Marte, Luna e futuro entro il 2030: riunione ministeriale ESA

La cooperazione internazionale dell’ESA con le altre agenzie spaziali, i principali dossier strategici del settore e le linee di sviluppo di medio e lungo periodo per rafforzare la sovranità tecnologica e l’autonomia strategica dell’Europa, con particolare attenzione ai lanciatori e ai programmi di esplorazione della Luna e di Marte, sono stati al centro della riunione (in videoconferenza) dei ministri degli Stati membri e associati della European Space Agency. 28 le delegazioni partecipanti, su iniziativa di Adolfo Urso e Dorothee Bär, ministro delle Imprese e del Made in Italy e autorità delegata per le politiche spaziali e aerospaziali e ministra federale tedesca della Ricerca, della Tecnologia e dello Spazio.

L’incontro ha rappresentato un passaggio chiave nel percorso di preparazione della prossima conferenza ministeriale intermedia (IMM26), confermata a Roma il 15 dicembre. L’Italia esercita infatti la presidenza del Consiglio dell’ESA per il triennio in corso, un mandato che si concluderà con il Consiglio ministeriale dell’Agenzia, previsto nel 2028 e ospitato dal nostro Paese.

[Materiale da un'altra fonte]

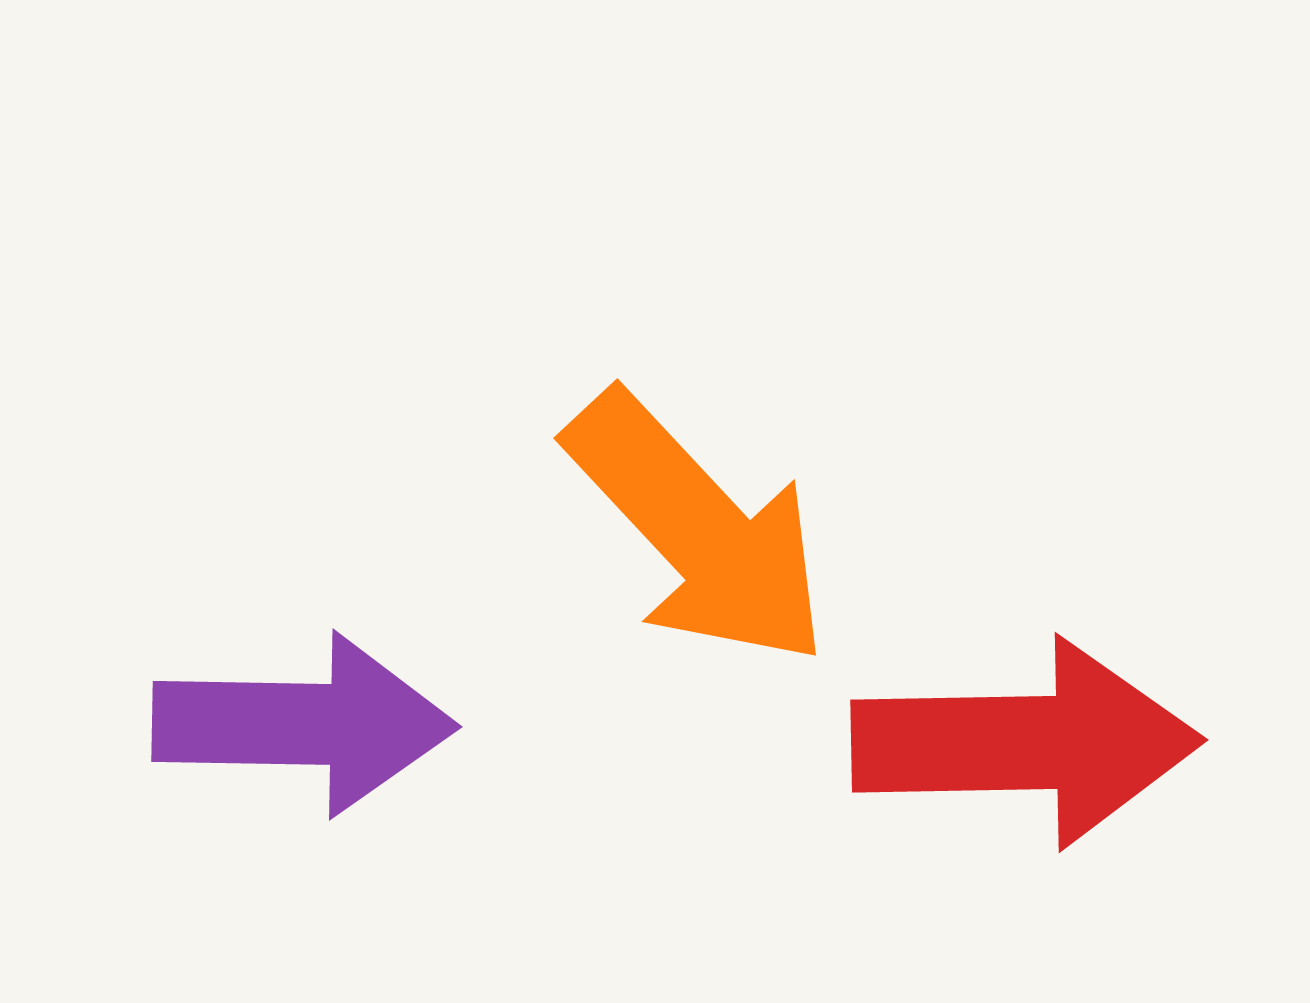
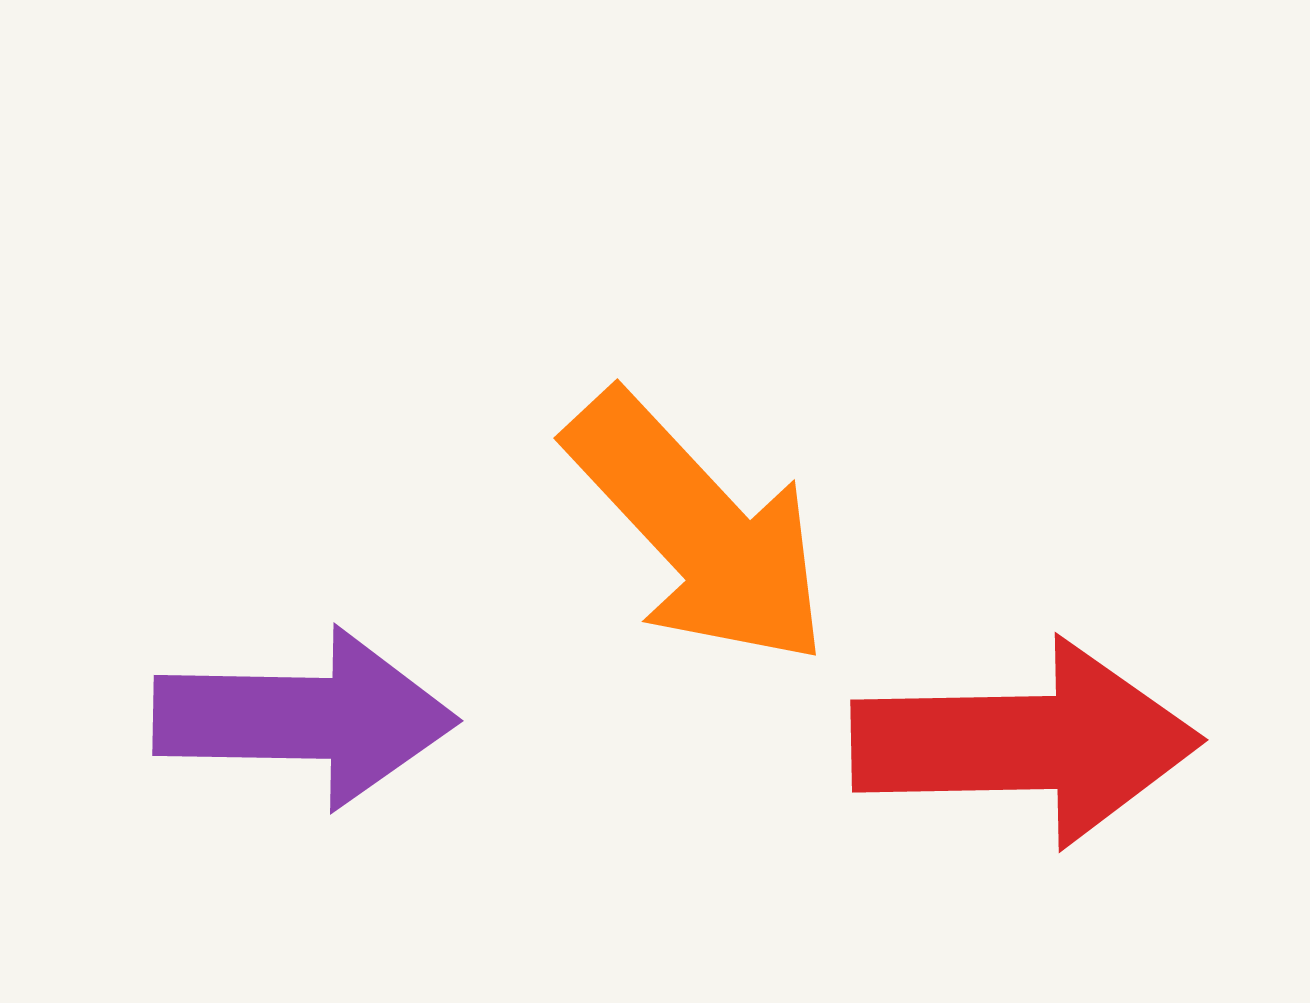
purple arrow: moved 1 px right, 6 px up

Di che si è parlato e le dichiarazioni del ministro Urso

«Dobbiamo rafforzare le capacità europee nell’esplorazione spaziale, valorizzando le competenze industriali e tecnologiche del nostro continente, senza rinunciare alla cooperazione internazionale, a partire dalla storica partnership con la NASA»,

ha dichiarato Urso. Proseguendo:

«L’obiettivo è fare dell’Europa un protagonista dell’esplorazione spaziale, capace di esprimere un ruolo di leadership attraverso programmi ambiziosi e una crescente autonomia tecnologica, con una visione strategica all’altezza delle sfide globali del prossimo decennio».

Piena sintonia quindi tra le 28 delegazioni, accomunate dalla volontà di rafforzare il ruolo dell’ESA e consolidare la leadership europea nello spazio. Nel corso del suo intervento, Urso ha indicato tre obiettivi strategici per rafforzare le ambizioni europee nello spazio: incrementare la presenza umana europea in orbita bassa, raggiungere la Luna entro il 2030 con l’obiettivo di portare un astronauta europeo sulla superficie lunare nel prossimo decennio e arrivare su Marte entro il 2030 con una missione esplorativa. Per quanto riguarda l’orbita bassa, il ministro ha sottolineato la necessità di sviluppare capacità europee per i servizi cargo e, in prospettiva, per il trasporto umano, favorendo la competizione tra gli operatori per rendere i servizi più efficienti e competitivi.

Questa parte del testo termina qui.